いきなりですが、次のコードの実行結果はどうなると思いますか?
import asyncio
import time
async def process_save_queue():
while True:
print("Task1: Starting blocking operation")
time.sleep(2)
print("Task1: Finished blocking operation")
async def startup_process_event_queue():
while True:
print("Task2: I'm running!")
await asyncio.sleep(1)
async def main():
task1 = asyncio.create_task(process_save_queue())
task2 = asyncio.create_task(startup_process_event_queue())

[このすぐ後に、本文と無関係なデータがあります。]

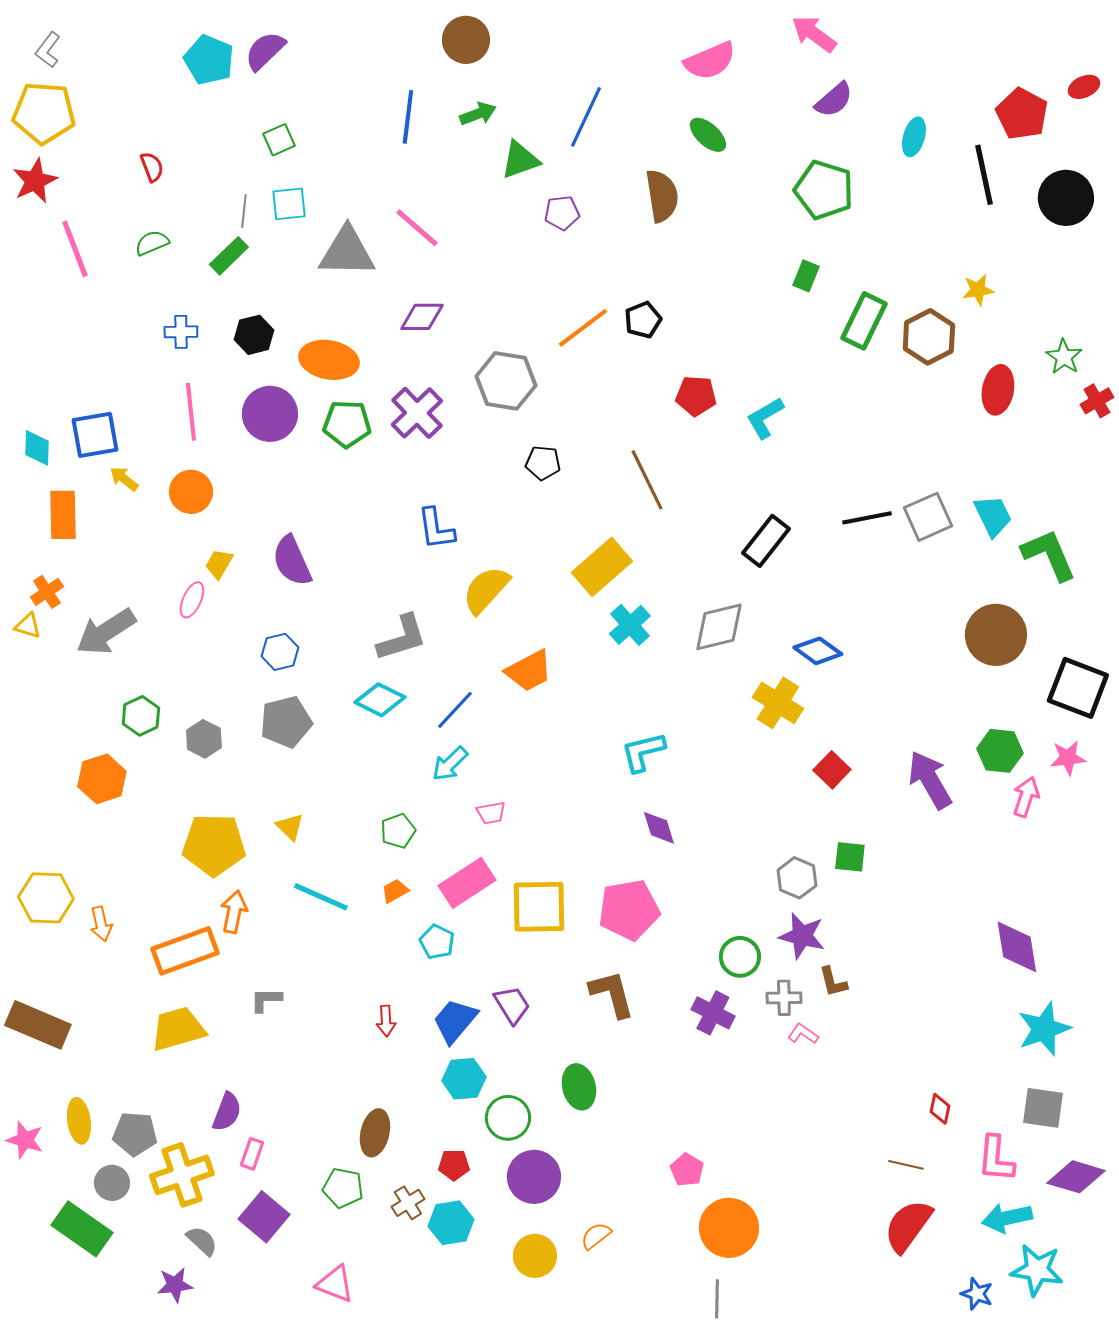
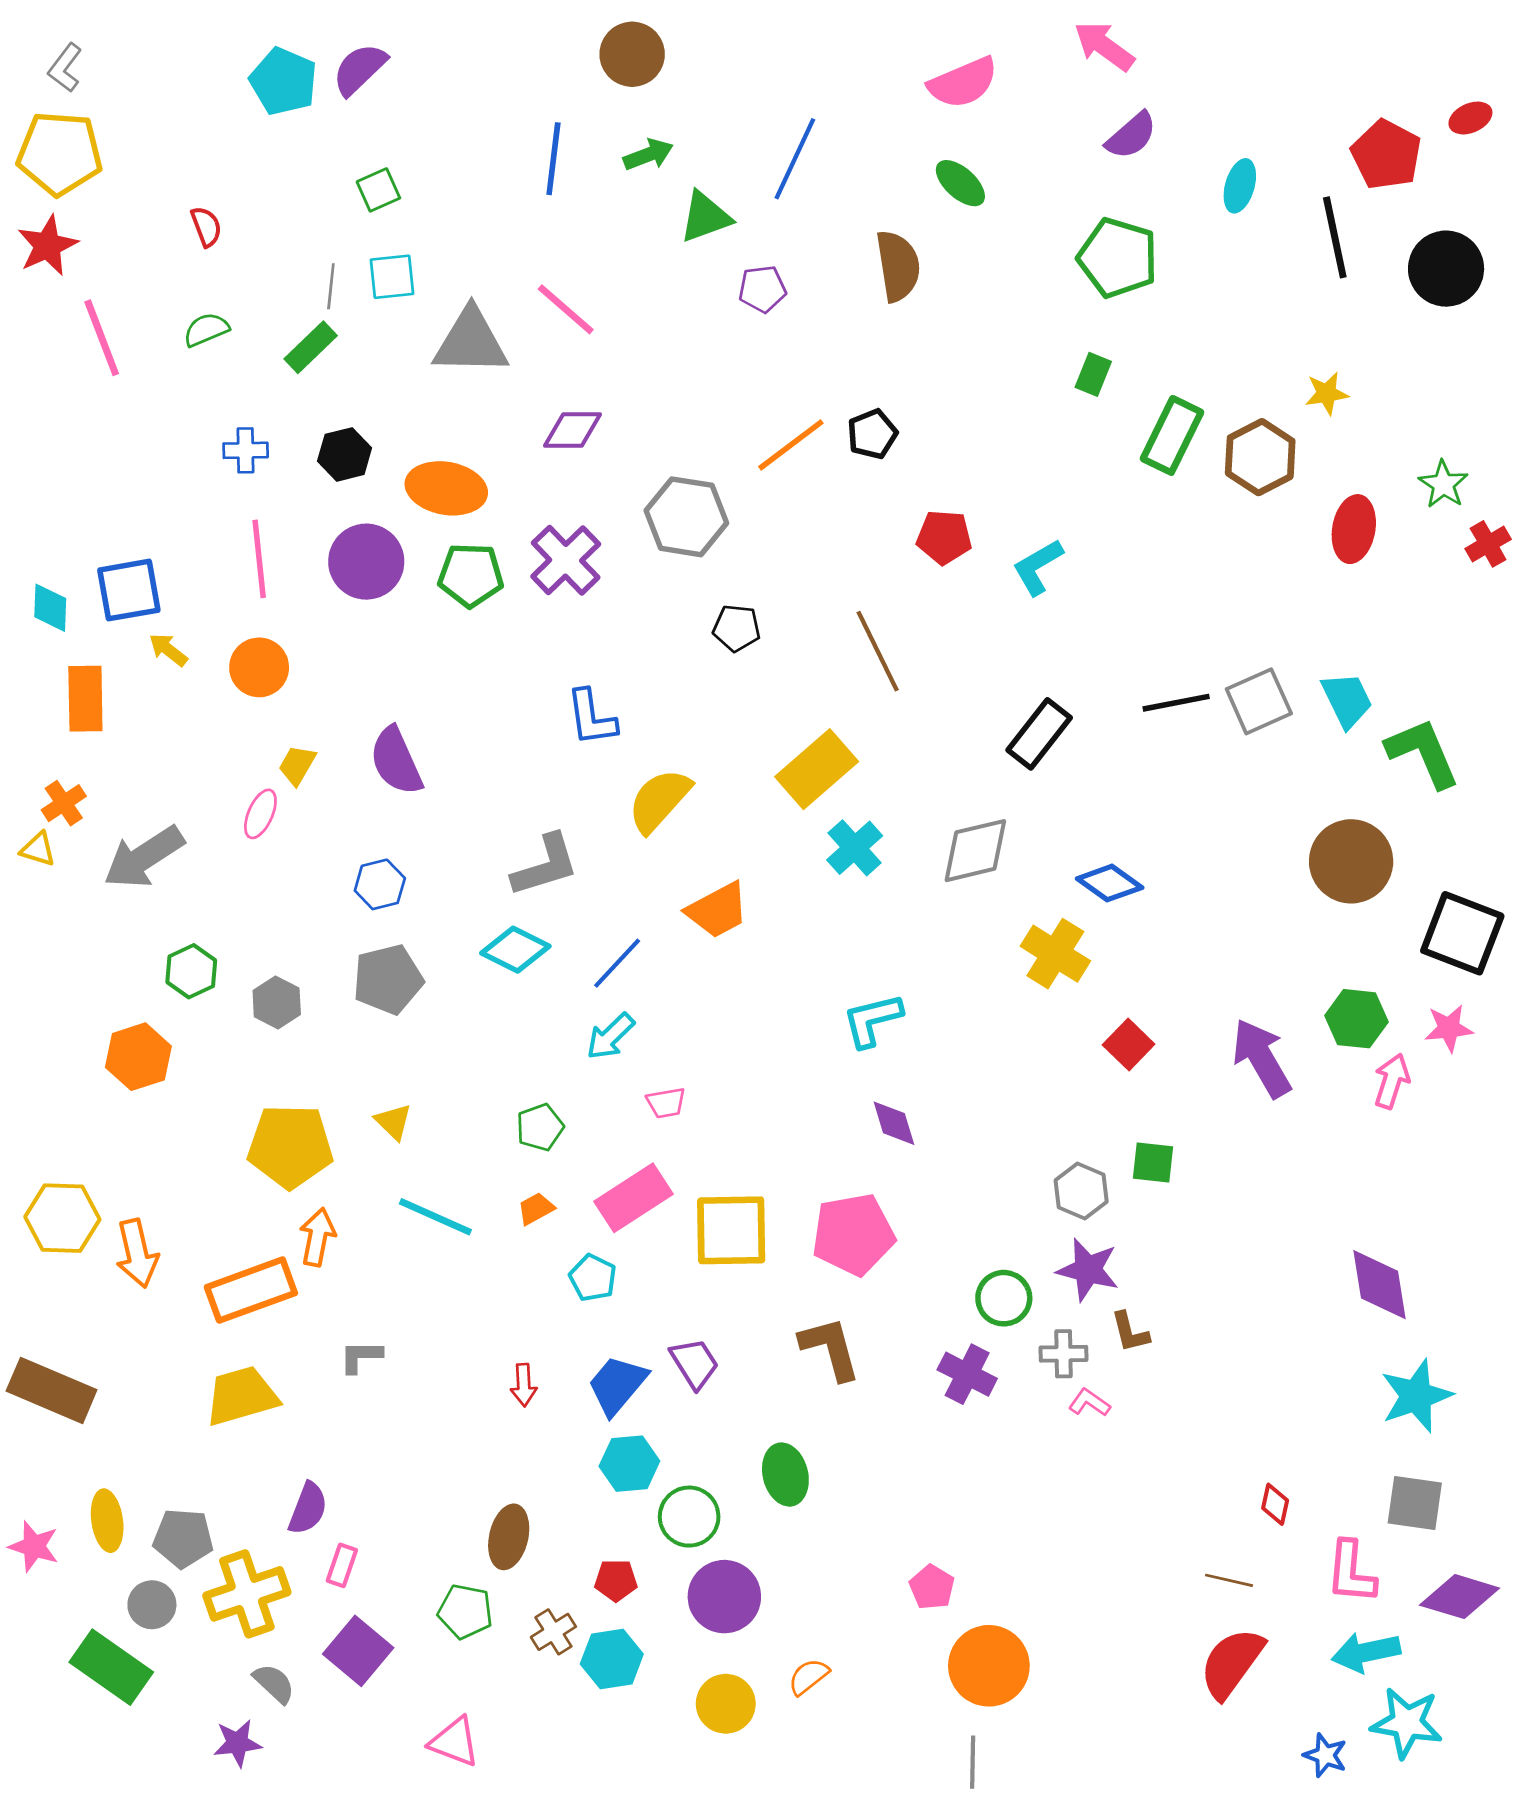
orange arrow: (101, 924) -> (137, 1253), size x1.4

await asyncio.gather(task1, task2)
if __name__ == "__main__":
asyncio.run(main())
実行結果は以下のようになります:
Task1: Starting blocking operation
Task1: Finished blocking operation
Task1: Starting blocking operation
Task1: Finished blocking operation
...
Task2の出力がまったく表示されません。
なぜTask2が実行されないのか?
原因は、process_save_queue() 内で 同期処理の time.sleep(2) を使っていることにあります。
async def で定義された非同期関数では、本来 await を使って「他の処理に譲る」ことを期待されています。非同期処理はマルチスレッドやマルチプロセスとは異なり、ひとつのスレッド内でタスク同士が await を使って協調しながら動作するのが基本です。
ところが time.sleep(2) は処理をブロックする同期関数のため、実行中は他のタスクに制御が渡りません。その結果、Task1が動いている間、Task2はずっと待たされたまま実行されないという状況になります。
よくある落とし穴
今回の例のようにすべて同期的に止まってしまえば問題にすぐ気づけますが、もしタスク1の中に非同期処理と同期処理が混ざっていたらどうでしょうか?
この場合、Task2も一応動いてはいるように見えますが、処理効率は非常に悪くなります。
気づかないうちにアプリケーションのパフォーマンスを大きく損なってしまう危険があります。
正しい書き方
非同期関数内で同期処理を行いたい場合は、次のように書き換える必要があります:
方法1:非同期版のsleepを使う
await asyncio.sleep(2)
方法2:同期処理を別スレッドで実行する
await asyncio.to_thread(time.sleep, 2)
どちらも、他のタスクに制御を渡すための手段です。
結論
非同期関数の中で 同期処理を直接呼び出すのはNG です。
必ず await を使って、他のタスクにも処理を譲るように設計しましょう。